Get started
DataSpell is an Integrated Development Environment (IDE) that is dedicated to specific tasks for exploratory data analysis and prototyping ML (machine learning) models. You can download it from https://www.jetbrains.com/dataspell/.
Ensure you are all set
Before you start, check if all required software is available for your environment and installed on your machine.
Supported languages
To start developing in DataSpell you need to download and install Python from python.org and R from https://cran.r-project.org/.
DataSpell supports the following versions:
Python 2: version 2.7
Python 3: from the version 3.6 up to the version 3.12
R: 3.4 and later.
Supported platforms
DataSpell is a cross-platform IDE that works on Windows, macOS, and Linux. Check the system requirements:
Requirement | Minimum | Recommended |
---|---|---|
RAM | 4 GB of free RAM | 8 GB of total system RAM |
CPU | Any modern CPU | Multi-core CPU. DataSpell supports multithreading for different operations and processes making it faster the more CPU cores it can use. |
Disk space | 3.5 GB | SSD drive with at least 5 GB of free space |
Monitor resolution | 1024×768 | 1920×1080 |
Operating system | Officially released 64-bit versions of the following:
Pre-release versions are not supported. | Latest 64-bit version of Windows, macOS, or Linux (for example, Debian, Ubuntu, or RHEL) |
If you need assistance installing DataSpell, see the installation instructions.
Install Conda
If you plan to use Conda environment:
Download Anaconda.
Install Anaconda using the installation instructions.
Find your way
Once you run DataSpell, it shows the Welcome screen, the starting point to your work with the IDE, and configuring its settings.
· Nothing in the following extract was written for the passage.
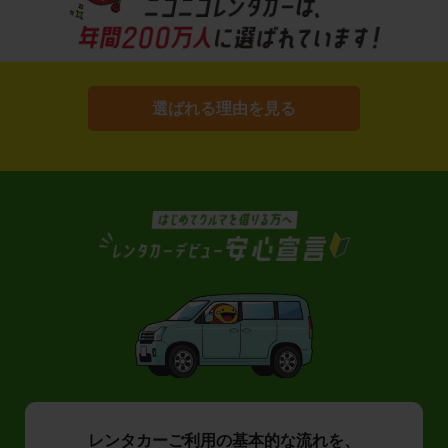
選ばれる理由を見る
レンタカーご利用の基本的な流れを、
When you run DataSpell for the first time, you can choose one of the following options:
Quick Start
DataSpell workspace is opened. You can add directories and projects, as well as Jupyter connections to the workspace.
For more information, refer to Quick Start.
Projects
Select this option if you want to work with projects. You can either open an existing project from disk or VCS, or create a new project.
For more information, refer to Work with projects in DataSpell.
You can add local notebooks and datasets to the workspace, attach directories, and clone projects from Version Control Systems.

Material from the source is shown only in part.